4) Plain and Simply: the surveys are extremely long and fatiguing for both parties. These surveys will not generate the information you need and the survey administrator will not stay focused and engaged with the task beyond a few runs. If your respondent sighs/looks at the clock/looks bored as a noticeable change in mood, the design is off. A wise mentor told me once I get 10 questions and often within those 10 questions, I can answer 70% of my questions overall.

These are all issues I am attempting to address in my redesign process. I apologize in advance to the friends and family members that are regularly subjected to my guerilla field testing… but it’s for a good cause!

Happy New Year!



Assisted Contact Tracing — in Brief

I want to explain in a little more detail what I am working on now — I think the following, which I was working on for a press release, will help explain the project.

First off, ACT is a software used by healthcare workers, contact tracers, field organizers, and physicians working on the ground to track and predict the spread of the Ebola virus.

There are two components to Assisted Contact Tracing (ACT).

First, ACT collects and organizes data about the ebola outbreak through contact tracers. This data is available for us by organizations like the CDC and the WHO. Beyond that the identities of contacts and ebola patients is protected, allowing other organizations to look through the data for trends but not identify specific contacts.

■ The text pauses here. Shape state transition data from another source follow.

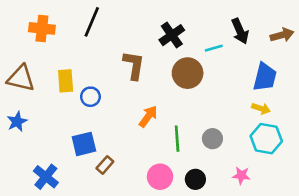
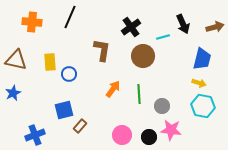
green line: (177, 139) -> (139, 94), moved
pink star: (241, 175) -> (171, 130), moved, size x1.5
blue cross: (46, 177) -> (35, 135), turned 30

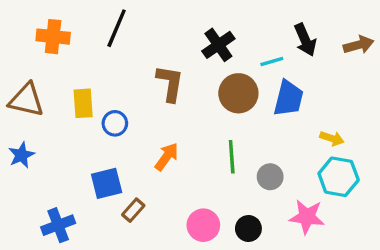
blue trapezoid: (202, 59) -> (288, 98), moved
orange arrow: (113, 89) -> (167, 157), moved
pink star: (171, 130) -> (307, 217), moved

Second, ACT helps contact tracers, health care workers and physicians prioritize cases that come up in the field. Rather than rifling through a gigantic list of contacts generated by an Ebola patient, the ACT system helps healthcare workers prioritize cases. The data provided by ACT provides contact tracers with context before they make visits: they will know before they walk into a community whether or not their contact is showing symptoms so that they can better prepare and protect themselves from infection.

ACT uses contact information collected by the initial contact tracers to generate automated calls in specific dialects back the contacts every day for the 21 day quarantine period to monitor for health/symptom changes. Once a contact reports that they are sick and their symptoms, ACT generates an SMS to local health care workers and physicians to report the case, contact information and location of the patient.

This measure cuts down on time for data collection and accuracy, and allows field workers and healthcare workers to build better strategies for patient outreach.

ACT is a critical tool for a few reasons.

First, it would limit the level of exposure to Ebola for healthcare workers, who are currently some of the people most at risk of being infected by the virus.

Second, the automated check-ups allow a suspected patient to remain isolated at home, rather than having to stay in an isolation ward. “ACT is important for the system to allow people to pursue their own healthcare, so [potential patients] don’t have to go into isolation. It also provides information on how to care for a family member in their home with limited resources,” say Camilla Hermann, Founder and Director for Odisi | ACT. ACT does not make cold calls. These automated calls are opt-in and only start after a doctor or contact tracer has first met and spoken with an Ebola patient or contact.

While ACT is currently geared towards the Ebola crisis, we think this program will have broader implications and potential applications in public health infrastructure around the world. I will continue to update based on our progress as we start getting into better field testing and data collection work.